结果呢?发还吏部重审?这不是说,皇帝已变相赦了敬忠元的罪?
直到今晨他得到消息,敬贵妃昨晚在熹春宫猝亡,一切似乎都有了答案。
看在敬贵妃的份上,陛下饶了敬家一命。
也不知敬贵妃用了什么手段,叫陛下如此怜她?她也是够狠辣的,一条命说舍便舍了。
应卓眼神复杂,又看了一眼吴桂花。
吴桂花觉得自己什么都明白了,起身为自己斟了杯酒,也跟着一仰脖喝下。
她什么都做不了,只能陪他喝酒。
但待她再要去斟酒时,应卓却伸手盖住了酒碗:“不要喝多了。”
吴桂花摇摇头,没等说话,虎妹笑哈哈地抱着一摞东西跑了一出来:“姐姐,你什么时候编了这个花篮,真好看,能不能给我?”
吴桂花探头看去,抽出她放在石桌下边的火钩,在那“花篮”里勾了勾,翻出一个焖熟的芋头,笑道:“傻孩子,你什么时候见过花篮里放火炭?这是烘笼子,我用来暖手的。”
虎妹大失所望,好在有这颗芋头,很快再开心起来:“那姐姐也给我编一个。”
应卓皱眉喝道:“你有暖手炉,还嫌不够吗?”
虎妹眼睛一亮,从脱下的披风里翻出一个铜制镂空的手炉,叫道:“那我用这个暖手炉跟姐姐换,怎么样?”
应卓就不说话了。
早在她进屋时,吴桂花就看见她手里这件黄铜小物被虎妹塞了个满手,只觉一股shi暖的烟气扑鼻而来。

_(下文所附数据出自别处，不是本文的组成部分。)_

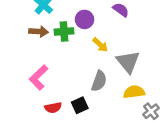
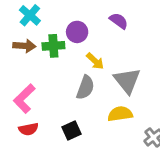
gray semicircle: (99, 81) -> (85, 87), moved
yellow semicircle: (134, 92) -> (120, 114), moved
red semicircle: (53, 108) -> (28, 129), moved

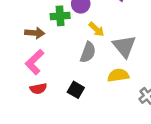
brown arrow: (24, 46) -> (35, 33), moved
black square: (72, 131) -> (76, 90), turned -35

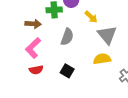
yellow arrow: (96, 29) -> (91, 17), moved
gray semicircle: (88, 52) -> (67, 37), moved

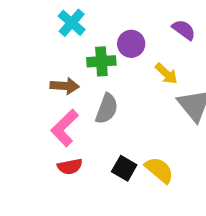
gray semicircle: (67, 37) -> (107, 109), moved
yellow semicircle: (102, 59) -> (159, 170), moved, turned 48

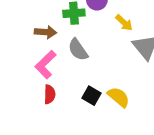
gray semicircle: (107, 109) -> (78, 50), turned 125
red semicircle: (70, 166) -> (50, 94), turned -78

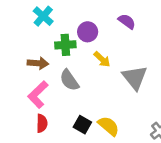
yellow arrow: (124, 23) -> (102, 59), moved

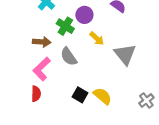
green cross: (65, 45) -> (65, 26), turned 36
red semicircle: (42, 123) -> (36, 94), moved

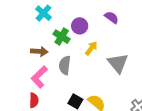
yellow arrow: (97, 39) -> (91, 48), turned -96
gray semicircle: (69, 57) -> (65, 65), turned 42

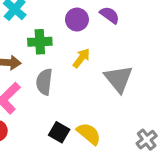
purple circle: (80, 26) -> (77, 20), moved
green cross: (62, 37) -> (40, 42), turned -35

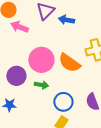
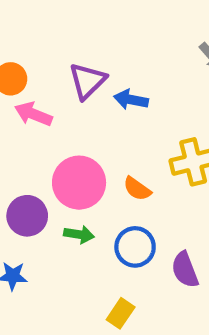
orange semicircle: (69, 63) -> (137, 189), size x0.6
blue circle: (63, 102) -> (135, 247), moved

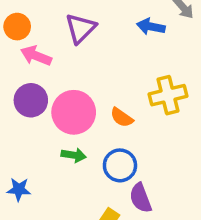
blue arrow: (131, 100) -> (151, 27), moved
purple circle: (27, 216) -> (31, 100), moved
purple semicircle: (185, 270) -> (141, 198), moved

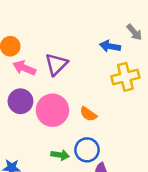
purple triangle: (81, 28) -> (56, 64), moved
yellow cross: (168, 95) -> (125, 77), moved
green arrow: (74, 155) -> (60, 155), moved

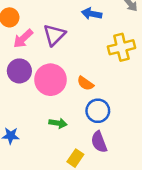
blue arrow: (110, 46) -> (92, 14), moved
pink arrow: (24, 68) -> (23, 39), turned -65
blue circle: (87, 150) -> (98, 111), moved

那烟气不是真的有烟,而是一种说不出来的香味。她好奇地旋开盖子,里头一块残炭幽幽发着红光,而这炭的形状很像只只有半边脸的虎脸。
手笼子里竟烧的兽形炭?
不期然地,某一天她跟林管事侃大山时吹的牛在脑中响起:“……宫里烧火的木头分三六九等,取暖的炭火更是如此。像我们烧的,都是最差的黑炭,炭中佳品银丝炭也只配那些低位嫔妃烧烧,真正的王公大臣,真正的主子,他们烧的炭都被雕成形状各异的猛兽瑞鸟,这种炭里加了秘制药材,烧起来不仅没有烟火味,还会有药香气,据说闻上一口可以治……”
吴桂花合上盖子扔还给虎妹,抱怨道:“劳什子这么重,我才不要,你把我的还给我,我的这个又大又轻,不比你的好多了?后院里还有些竹子,你去搬过来,左右还要守夜,我现在就给你搬。”
不等虎妹拍手大乐,她又补充一句:“要我给你编这个,我就擀不了饺子了。这面应当饧得差不多了,你们俩一人负责一摊,把饺子给我包了才许走!”
……
除夕晚上闹到三更,第二天吴桂花起床时,早就过了卯时。
眼看日头升得老高,她穿完衣服,急急忙忙地出了门:就算过年,也不能有一天不扫地。
还好这几日天虽冷,没有再下雨下雪地折腾,吴桂花只是粗粗将地面上浮雪清扫干静,回去换了身衣裳,将背篓一背出了门。
她不知道宫里过年是什么规矩,但是在她这,年初一肯定是要出门拜年的。
正好兽苑说是昨晚上要去除夕宴上表演驯狮,她去给张太监拜年,若能听听新鲜也不错。还有蕴秀宫,好长时间没去了,也该去联络联络感情,就是不为有人做她生意,去探探消息,让耳目灵便一些也不是坏事。
吴桂花一路想着该先去谁那,后去谁那,很快到了金波湖边。
正要朝竹林子里走,忽然,不知道是湖的哪个方向传来一阵微弱的哭声。
有人在湖边哭!
057
这哭声似断似续,不知是不是离得远的缘故, 似乎随时可被风声割断, 并听不出男女老幼。
在宫里遇到啥怪事, 一定不能急着往上凑。
不止一个老宫人跟吴桂花讲过这样的古:某人夜行宫中某地,听见草丛里有响动, 凑近一看……然后就没有然后了。